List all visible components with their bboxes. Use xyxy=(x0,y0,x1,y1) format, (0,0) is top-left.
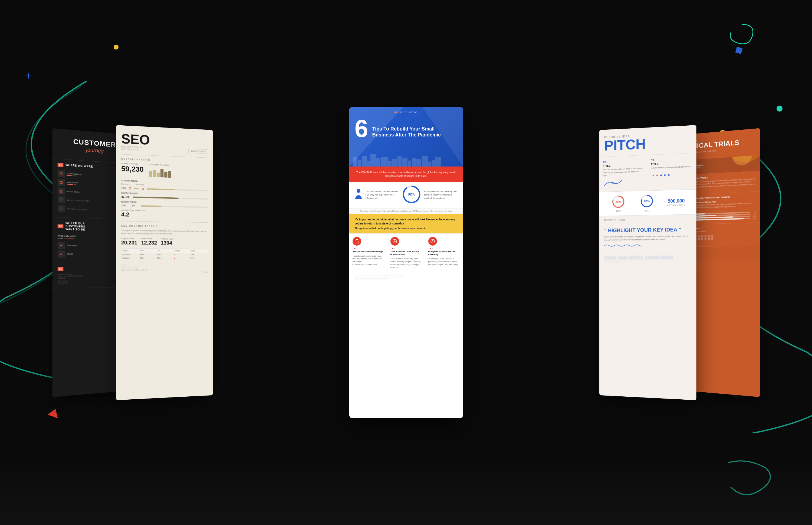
svg-rect-7 xyxy=(355,241,359,243)
svg-text:80%: 80% xyxy=(644,199,650,203)
seo-organic-section: SEO ORGANIC TRAFFIC This region is great… xyxy=(116,221,213,277)
total-visits: Overall Total Visits 59,230 xyxy=(121,162,144,177)
pitch-step-1: 02. TITLE You can include up to 1-7 line… xyxy=(599,155,647,192)
tip3-text: • Coming out of the COVID-19 pandemic, y… xyxy=(428,257,460,266)
tip-3: TIP 3 Budget to Account for New Spending… xyxy=(425,234,463,272)
cj-check-icon-2 xyxy=(57,250,64,257)
pitch-background-label: BACKGROUND xyxy=(599,214,696,223)
referral-visits: Referral Visits 1304 xyxy=(161,238,173,246)
section1-badge: 01 xyxy=(57,163,63,167)
table-header: Region Prev Curr Change Trend xyxy=(122,248,208,253)
svg-text:80%: 80% xyxy=(615,200,621,203)
step1-num: 02. xyxy=(603,159,643,164)
direct-visits: Direct Visits 12,232 xyxy=(141,238,157,246)
svg-point-3 xyxy=(357,189,360,193)
bar-chart xyxy=(149,166,208,179)
organic-title: SEO ORGANIC TRAFFIC xyxy=(121,224,208,228)
svg-point-14 xyxy=(664,174,666,176)
svg-point-10 xyxy=(612,182,614,183)
step2-num: 03. xyxy=(651,157,692,162)
seo-table: Region Prev Curr Change Trend Northern B… xyxy=(121,248,208,260)
pitch-active-users: 500,000 ACTIVE USERS xyxy=(661,198,691,206)
organic-desc: This region is great for a detailed expl… xyxy=(121,229,208,236)
tips-red-section: The COVID-19 outbreak has wreaked financ… xyxy=(349,166,463,182)
tip1-num: TIP 1 xyxy=(353,247,384,250)
tip1-icon xyxy=(353,237,361,245)
tips-stat-text: of small businesses said they had suffer… xyxy=(424,190,457,200)
tips-card[interactable]: YOUR LOGO 6 Tips To Rebuild Your Small B… xyxy=(349,107,463,418)
overall-traffic-title: OVERALL TRAFFIC xyxy=(121,157,208,163)
pitch-highlight-text: Insert a key Business Idea in your infog… xyxy=(604,235,691,241)
svg-rect-38 xyxy=(704,238,706,240)
tip3-icon xyxy=(428,237,437,245)
section2-badge: 02 xyxy=(57,224,63,228)
tips-small-stat: Just 5% of small-business owners said th… xyxy=(365,190,399,200)
organic-stats-row: Organic Visits 20,231 Direct Visits 12,2… xyxy=(121,237,208,246)
tips-header: YOUR LOGO 6 Tips To Rebuild Your Small B… xyxy=(349,107,463,166)
svg-point-11 xyxy=(652,175,654,176)
cards-stage: CUSTOMER journey 01 WHERE WE WERE in-pro… xyxy=(27,32,785,493)
tips-circle-stat: 92% xyxy=(402,185,421,205)
cj-icon-5 xyxy=(57,205,64,212)
svg-point-41 xyxy=(711,235,713,237)
svg-rect-40 xyxy=(708,237,710,240)
tips-yellow-section: It's important to consider what recovery… xyxy=(349,214,463,234)
bounce-rate: 47.1% xyxy=(121,195,132,198)
svg-rect-1 xyxy=(60,181,62,183)
cj-icon-4 xyxy=(57,196,64,203)
pitch-stats: 80% B2B 80% B2C 500,000 ACTIVE USERS xyxy=(599,189,696,216)
svg-point-15 xyxy=(668,174,669,176)
seo-stats-row: Overall Total Visits 59,230 Visit Trends… xyxy=(121,162,208,179)
svg-point-39 xyxy=(708,235,710,237)
svg-text:92%: 92% xyxy=(407,192,415,196)
direct-visits-num: 12,232 xyxy=(141,240,157,245)
tips-yellow-title: It's important to consider what recovery… xyxy=(355,217,457,226)
seo-client-status: CLIENT STATUS xyxy=(188,148,208,153)
svg-point-37 xyxy=(704,235,706,237)
svg-point-12 xyxy=(656,174,658,176)
buildings-decoration xyxy=(349,153,463,166)
cj-icon-2 xyxy=(57,178,64,186)
tip-2: TIP 2 Take a Second Look at Your Busines… xyxy=(387,234,425,272)
seo-header: SEO PROJECT REPORT SEPTEMBER 2023 CLIENT… xyxy=(116,125,213,158)
tips-reflection: Tips To Rebuild Your Small Business It's… xyxy=(349,272,463,283)
wavy-decoration xyxy=(604,243,642,247)
cj-check-icon xyxy=(57,241,64,249)
northern-label: Northern region xyxy=(121,179,142,182)
tip2-icon xyxy=(390,237,399,245)
tip2-text: • Your business model may have worked pe… xyxy=(390,257,422,269)
tips-stats-section: Just 5% of small-business owners said th… xyxy=(349,182,463,208)
visit-trends-chart: Visit Trends by Medium xyxy=(149,163,208,179)
tip3-title: Budget to Account for New Spending xyxy=(428,251,460,256)
svg-rect-36 xyxy=(701,238,703,240)
tips-grid: TIP 1 Assess the Financial Damage • Upda… xyxy=(349,234,463,272)
table-row-1: Northern B9% T3% ▲ T3% xyxy=(122,252,208,256)
table-row-2: Southern T3% T3% ▲ T3% xyxy=(122,256,208,260)
cj-icon-3 xyxy=(57,187,64,195)
swirl-bottom xyxy=(723,457,771,498)
seo-card[interactable]: SEO PROJECT REPORT SEPTEMBER 2023 CLIENT… xyxy=(116,125,213,400)
tips-source: According to the National Federation of … xyxy=(349,208,463,214)
section1-title: WHERE WE WERE xyxy=(65,163,93,168)
pitch-card[interactable]: BUSINESS IDEA PITCH 02. TITLE You can in… xyxy=(599,125,696,400)
tips-red-text: The COVID-19 outbreak has wreaked financ… xyxy=(355,170,457,178)
step1-deco xyxy=(603,178,643,188)
northern-region: Northern region Previous Previous 10% ▲ … xyxy=(121,179,208,192)
organic-visits-num: 20,231 xyxy=(121,240,137,246)
pitch-steps: 02. TITLE You can include up to 1-7 line… xyxy=(599,153,696,192)
tip3-num: TIP 3 xyxy=(428,247,460,250)
pitch-highlight-title: " HIGHLIGHT YOUR KEY IDEA " xyxy=(604,226,691,234)
avg-page-load: Average Page Load Time 4.2 xyxy=(121,209,208,219)
svg-rect-42 xyxy=(711,237,713,240)
pitch-highlight: " HIGHLIGHT YOUR KEY IDEA " Insert a key… xyxy=(599,222,696,252)
pitch-reflection: BACKGROUND IDEA YEK RUOY THGILHGIH xyxy=(599,252,696,266)
person-icon xyxy=(355,189,362,201)
step2-dots xyxy=(651,170,692,180)
pitch-b2b: 80% B2B xyxy=(604,194,633,212)
total-visits-num: 59,230 xyxy=(121,164,144,174)
pitch-title: PITCH xyxy=(604,135,691,153)
svg-point-33 xyxy=(698,235,700,237)
svg-rect-34 xyxy=(698,238,700,240)
svg-point-13 xyxy=(660,174,662,176)
step2-text: Include details for this point and data … xyxy=(651,165,692,169)
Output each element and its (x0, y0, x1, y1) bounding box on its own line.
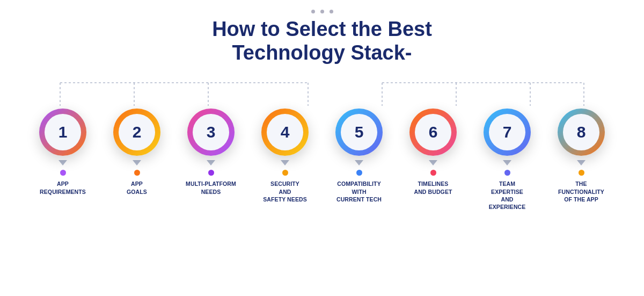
item-col-8: 8THEFUNCTIONALITYOF THE APP (544, 109, 618, 203)
bullet-7 (504, 170, 510, 176)
dot-1 (311, 10, 315, 13)
items-row: 1APPREQUIREMENTS2APPGOALS3MULTI-PLATFORM… (16, 109, 628, 211)
circle-3: 3 (187, 109, 235, 156)
bullet-6 (430, 170, 436, 176)
label-2: APPGOALS (127, 180, 147, 195)
item-col-4: 4SECURITYANDSAFETY NEEDS (248, 109, 322, 203)
circle-7: 7 (484, 109, 531, 156)
item-col-5: 5COMPATIBILITYWITHCURRENT TECH (322, 109, 396, 203)
bullet-5 (356, 170, 362, 176)
dot-3 (330, 10, 333, 13)
circle-number-5: 5 (341, 114, 377, 150)
connector-area (27, 76, 617, 109)
label-3: MULTI-PLATFORMNEEDS (186, 180, 236, 195)
arrow-5 (355, 160, 363, 165)
circle-2: 2 (113, 109, 160, 156)
circle-number-4: 4 (267, 114, 303, 150)
circle-number-3: 3 (193, 114, 229, 150)
arrow-2 (133, 160, 141, 165)
tree-svg (27, 76, 617, 109)
circle-8: 8 (558, 109, 605, 156)
arrow-1 (58, 160, 67, 165)
arrow-7 (503, 160, 511, 165)
arrow-4 (281, 160, 289, 165)
circle-number-2: 2 (119, 114, 155, 150)
page-title: How to Select the Best Technology Stack- (212, 18, 432, 64)
item-col-2: 2APPGOALS (100, 109, 174, 195)
item-col-6: 6TIMELINESAND BUDGET (396, 109, 470, 195)
decorative-dots (311, 10, 333, 13)
label-8: THEFUNCTIONALITYOF THE APP (558, 180, 604, 203)
circle-6: 6 (409, 109, 457, 156)
item-col-3: 3MULTI-PLATFORMNEEDS (174, 109, 248, 195)
item-col-1: 1APPREQUIREMENTS (26, 109, 100, 195)
dot-2 (320, 10, 324, 13)
item-col-7: 7TEAMEXPERTISEANDEXPERIENCE (470, 109, 544, 211)
circle-4: 4 (261, 109, 309, 156)
page-wrapper: How to Select the Best Technology Stack- (0, 0, 644, 296)
bullet-3 (208, 170, 214, 176)
label-7: TEAMEXPERTISEANDEXPERIENCE (489, 180, 526, 211)
label-1: APPREQUIREMENTS (40, 180, 86, 195)
arrow-8 (577, 160, 586, 165)
circle-number-6: 6 (415, 114, 451, 150)
label-5: COMPATIBILITYWITHCURRENT TECH (336, 180, 382, 203)
circle-number-7: 7 (489, 114, 525, 150)
bullet-2 (134, 170, 140, 176)
circle-5: 5 (335, 109, 383, 156)
bullet-4 (282, 170, 288, 176)
arrow-3 (207, 160, 215, 165)
arrow-6 (429, 160, 437, 165)
circle-number-8: 8 (563, 114, 599, 150)
bullet-8 (579, 170, 584, 176)
label-6: TIMELINESAND BUDGET (414, 180, 452, 195)
label-4: SECURITYANDSAFETY NEEDS (263, 180, 307, 203)
bullet-1 (60, 170, 66, 176)
circle-number-1: 1 (45, 114, 81, 150)
circle-1: 1 (39, 109, 86, 156)
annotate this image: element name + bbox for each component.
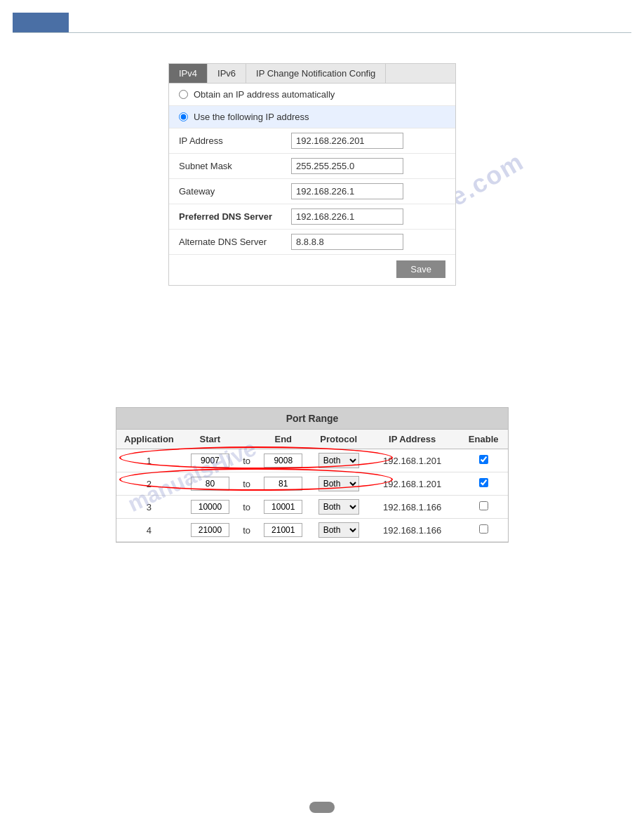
col-header-protocol: Protocol — [311, 430, 365, 449]
row3-enable-checkbox[interactable] — [479, 501, 488, 510]
col-header-ip: IP Address — [365, 430, 459, 449]
row3-start-cell — [182, 496, 239, 519]
radio-auto[interactable] — [179, 90, 188, 99]
preferred-dns-input[interactable] — [291, 208, 403, 225]
row4-proto-select[interactable]: Both TCP UDP — [318, 522, 359, 538]
subnet-mask-row: Subnet Mask — [169, 154, 455, 179]
radio-auto-row: Obtain an IP address automatically — [169, 84, 455, 106]
col-header-end: End — [255, 430, 311, 449]
row4-start-input[interactable] — [191, 523, 229, 537]
port-range-title: Port Range — [116, 408, 508, 430]
ip-config-panel: IPv4 IPv6 IP Change Notification Config … — [168, 63, 456, 286]
row3-proto-select[interactable]: Both TCP UDP — [318, 499, 359, 515]
row3-ip: 192.168.1.166 — [365, 496, 459, 519]
subnet-mask-input[interactable] — [291, 158, 403, 174]
row4-enable-cell — [459, 519, 508, 542]
row2-to: to — [239, 472, 255, 496]
row3-end-input[interactable] — [264, 500, 302, 514]
row4-start-cell — [182, 519, 239, 542]
radio-manual[interactable] — [179, 112, 188, 121]
table-header-row: Application Start End Protocol IP Addres… — [116, 430, 508, 449]
preferred-dns-label: Preferred DNS Server — [179, 211, 291, 222]
row2-app: 2 — [116, 472, 182, 496]
row2-proto-select[interactable]: Both TCP UDP — [318, 476, 359, 491]
row2-enable-checkbox[interactable] — [479, 478, 488, 487]
table-row: 1 to Both TCP UDP 192.168.1.201 — [116, 449, 508, 472]
gateway-row: Gateway — [169, 179, 455, 204]
row2-proto-cell: Both TCP UDP — [311, 472, 365, 496]
row1-to: to — [239, 449, 255, 472]
row3-app: 3 — [116, 496, 182, 519]
row2-start-input[interactable] — [191, 477, 229, 491]
row1-proto-cell: Both TCP UDP — [311, 449, 365, 472]
top-divider — [13, 32, 631, 33]
row3-to: to — [239, 496, 255, 519]
port-range-panel: Port Range Application Start End Protoco… — [116, 407, 509, 543]
row4-end-cell — [255, 519, 311, 542]
radio-auto-label: Obtain an IP address automatically — [194, 89, 335, 100]
row1-enable-checkbox[interactable] — [479, 455, 488, 464]
row4-enable-checkbox[interactable] — [479, 524, 488, 534]
table-row: 2 to Both TCP UDP 192.168.1.201 — [116, 472, 508, 496]
tab-ip-change[interactable]: IP Change Notification Config — [246, 64, 386, 83]
row1-start-cell — [182, 449, 239, 472]
tab-ipv4[interactable]: IPv4 — [169, 64, 208, 83]
table-row: 3 to Both TCP UDP 192.168.1.166 — [116, 496, 508, 519]
row4-app: 4 — [116, 519, 182, 542]
alternate-dns-row: Alternate DNS Server — [169, 230, 455, 255]
row4-end-input[interactable] — [264, 523, 302, 537]
save-row: Save — [169, 255, 455, 285]
row3-start-input[interactable] — [191, 500, 229, 514]
ip-address-label: IP Address — [179, 135, 291, 146]
preferred-dns-row: Preferred DNS Server — [169, 204, 455, 230]
alternate-dns-label: Alternate DNS Server — [179, 237, 291, 247]
row3-proto-cell: Both TCP UDP — [311, 496, 365, 519]
row2-ip: 192.168.1.201 — [365, 472, 459, 496]
ip-tabs: IPv4 IPv6 IP Change Notification Config — [169, 64, 455, 84]
col-header-application: Application — [116, 430, 182, 449]
gateway-input[interactable] — [291, 183, 403, 199]
tab-ipv6[interactable]: IPv6 — [208, 64, 246, 83]
row4-to: to — [239, 519, 255, 542]
port-range-table: Application Start End Protocol IP Addres… — [116, 430, 508, 542]
row1-ip: 192.168.1.201 — [365, 449, 459, 472]
row3-end-cell — [255, 496, 311, 519]
top-bar-accent — [13, 13, 69, 32]
row2-start-cell — [182, 472, 239, 496]
col-header-to — [239, 430, 255, 449]
table-row: 4 to Both TCP UDP 192.168.1.166 — [116, 519, 508, 542]
radio-manual-label: Use the following IP address — [194, 112, 309, 122]
save-button[interactable]: Save — [396, 260, 445, 278]
col-header-start: Start — [182, 430, 239, 449]
row2-enable-cell — [459, 472, 508, 496]
row1-end-input[interactable] — [264, 454, 302, 468]
row2-end-cell — [255, 472, 311, 496]
page-indicator — [309, 802, 335, 813]
row1-start-input[interactable] — [191, 454, 229, 468]
row4-proto-cell: Both TCP UDP — [311, 519, 365, 542]
ip-address-input[interactable] — [291, 133, 403, 149]
row1-enable-cell — [459, 449, 508, 472]
row1-proto-select[interactable]: Both TCP UDP — [318, 453, 359, 468]
row1-end-cell — [255, 449, 311, 472]
col-header-enable: Enable — [459, 430, 508, 449]
row4-ip: 192.168.1.166 — [365, 519, 459, 542]
row2-end-input[interactable] — [264, 477, 302, 491]
alternate-dns-input[interactable] — [291, 234, 403, 250]
subnet-mask-label: Subnet Mask — [179, 161, 291, 171]
gateway-label: Gateway — [179, 186, 291, 197]
row3-enable-cell — [459, 496, 508, 519]
row1-app: 1 — [116, 449, 182, 472]
radio-manual-row: Use the following IP address — [169, 106, 455, 128]
ip-address-row: IP Address — [169, 128, 455, 154]
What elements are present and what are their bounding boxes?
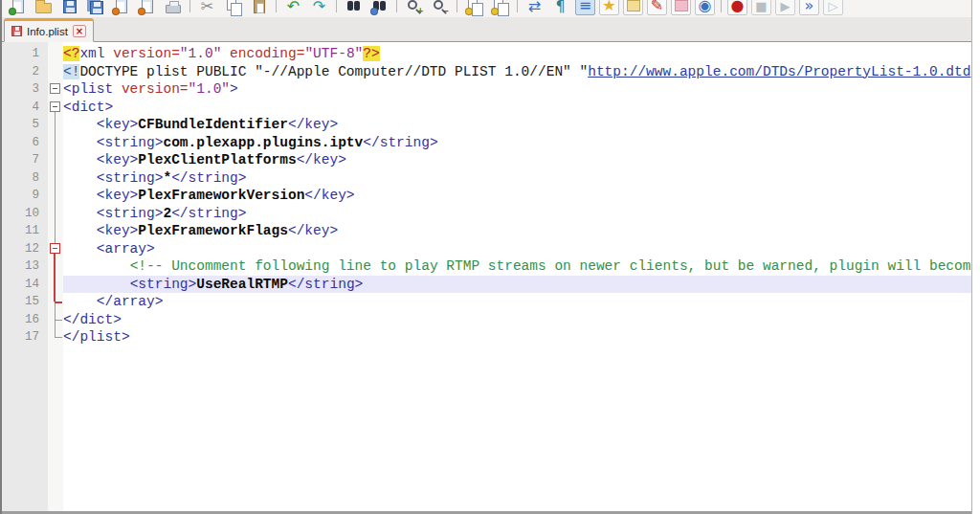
code-segment-plain (63, 188, 97, 203)
open-file-icon (35, 3, 52, 13)
close-button[interactable] (110, 0, 132, 16)
code-segment-plain (63, 117, 97, 132)
line-number: 5 (2, 116, 48, 134)
macro-playback-button: ▶ (775, 0, 795, 15)
code-segment-tag: <array> (97, 241, 155, 257)
code-segment-tag: <key> (97, 223, 139, 238)
code-line: </dict> (63, 311, 971, 329)
line-number: 7 (2, 151, 48, 169)
new-file-button[interactable] (7, 0, 29, 16)
show-indent-guide-button[interactable]: ≡ (575, 0, 595, 15)
document-switcher-button[interactable] (671, 0, 691, 15)
tab-info-plist[interactable]: Info.plist × (4, 18, 94, 42)
print-button[interactable] (162, 0, 184, 16)
code-segment-text: com.plexapp.plugins.iptv (163, 135, 363, 150)
code-segment-tag: <key> (97, 152, 139, 168)
zoom-in-button[interactable]: + (403, 0, 425, 16)
tab-close-icon[interactable]: × (73, 25, 86, 37)
fold-collapse-toggle[interactable] (50, 101, 60, 112)
redo-button[interactable]: ↷ (308, 0, 330, 16)
code-segment-text: CFBundleIdentifier (138, 117, 288, 132)
show-indent-guide-icon: ≡ (579, 0, 591, 13)
code-segment-plain (63, 170, 97, 186)
toolbar-separator (721, 0, 722, 12)
user-define-dialog-icon: ★ (602, 0, 615, 13)
line-number: 15 (2, 293, 48, 311)
code-segment-attr: version= (113, 46, 180, 61)
paste-button[interactable] (248, 0, 270, 16)
word-wrap-button[interactable]: ⇄ (523, 0, 546, 16)
line-number: 1 (2, 45, 48, 63)
document-map-icon (627, 0, 640, 11)
sync-vertical-scroll-button[interactable] (463, 0, 485, 16)
overlay-dot-icon (112, 8, 120, 15)
zoom-out-sign-icon: − (443, 6, 449, 16)
code-segment-val: "1.0" (189, 81, 231, 97)
editor: 1234567891011121314151617 <?xml version=… (2, 42, 971, 511)
line-number: 12 (2, 240, 48, 258)
code-segment-text: 2 (163, 206, 171, 221)
toolbar-separator (276, 0, 277, 12)
user-define-dialog-button[interactable]: ★ (599, 0, 619, 15)
save-all-button[interactable] (84, 0, 106, 16)
code-segment-tag: </string> (288, 277, 363, 292)
code-line: <string>UseRealRTMP</string> (63, 276, 971, 294)
macro-save-button[interactable]: » (799, 0, 819, 15)
code-line: </plist> (63, 328, 971, 346)
macro-start-recording-button[interactable]: ● (727, 0, 747, 15)
code-segment-text: PlexFrameworkFlags (138, 223, 288, 238)
open-file-button[interactable] (33, 0, 55, 16)
code-segment-tag: <key> (97, 188, 139, 203)
code-segment-text: UseRealRTMP (196, 277, 288, 292)
undo-button[interactable]: ↶ (282, 0, 304, 16)
code-line: <string>2</string> (63, 205, 971, 223)
line-number: 2 (2, 63, 48, 81)
text-editing-area[interactable]: <?xml version="1.0" encoding="UTF-8"?><!… (63, 42, 971, 511)
show-all-characters-icon: ¶ (555, 0, 565, 14)
unsaved-changes-icon (11, 26, 22, 36)
zoom-out-button[interactable]: − (429, 0, 451, 16)
define-your-language-button[interactable]: ✎ (647, 0, 667, 15)
code-segment-plain (63, 241, 97, 257)
fold-margin (48, 42, 63, 511)
code-segment-tag: <key> (97, 117, 139, 132)
code-line: <string>com.plexapp.plugins.iptv</string… (63, 134, 971, 152)
code-segment-plain (113, 81, 122, 97)
copy-button[interactable] (222, 0, 244, 16)
code-segment-xmldecl: ?> (363, 46, 379, 61)
replace-button[interactable] (368, 0, 390, 16)
fold-collapse-toggle[interactable] (50, 243, 60, 254)
zoom-out-icon (434, 0, 443, 10)
code-segment-tag: </string> (363, 135, 437, 150)
overlay-dot-icon (138, 8, 145, 15)
show-all-characters-button[interactable]: ¶ (549, 0, 571, 16)
document-map-button[interactable] (623, 0, 643, 15)
macro-run-multiple-button: ▷ (823, 0, 843, 15)
macro-playback-icon: ▶ (781, 0, 791, 12)
code-segment-tag: </string> (171, 206, 246, 221)
macro-stop-recording-button: ■ (751, 0, 771, 15)
macro-run-multiple-icon: ▷ (829, 0, 838, 12)
line-number: 13 (2, 257, 48, 276)
code-segment-tag: <string> (97, 135, 164, 150)
code-segment-plain (63, 258, 130, 274)
line-number: 3 (2, 80, 48, 99)
code-segment-tag: </key> (304, 188, 354, 203)
overlay-dot-icon (491, 8, 499, 15)
find-button[interactable] (343, 0, 365, 16)
sync-horizontal-scroll-button[interactable] (489, 0, 511, 16)
code-segment-link: http://www.apple.com/DTDs/PropertyList-1… (588, 64, 970, 79)
code-line: <key>PlexClientPlatforms</key> (63, 151, 971, 169)
code-line: <?xml version="1.0" encoding="UTF-8"?> (63, 45, 971, 63)
fold-tree-end (55, 320, 62, 321)
cut-button[interactable]: ✂ (196, 0, 218, 16)
monitoring-button[interactable]: ◉ (695, 0, 715, 15)
code-line: <!DOCTYPE plist PUBLIC "-//Apple Compute… (63, 63, 971, 81)
overlay-dot-icon (465, 8, 473, 15)
code-segment-tag: <dict> (63, 100, 113, 115)
close-all-button[interactable] (136, 0, 158, 16)
save-button[interactable] (58, 0, 80, 16)
fold-collapse-toggle[interactable] (50, 83, 60, 94)
code-line: <key>PlexFrameworkFlags</key> (63, 222, 971, 240)
code-segment-plain (63, 135, 97, 150)
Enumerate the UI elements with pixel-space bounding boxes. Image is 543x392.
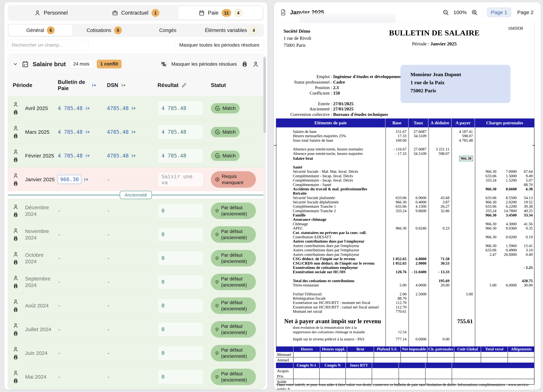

- - - - - - -

▶ Problem description:
Your answer should consist of the lines above that hold the word "their".

▶ Solution:
List all visible components with their bboxes. Use xyxy=(x0,y0,x1,y1) format, (0,0) is top-left.
What elements are present and what are their bounding boxes?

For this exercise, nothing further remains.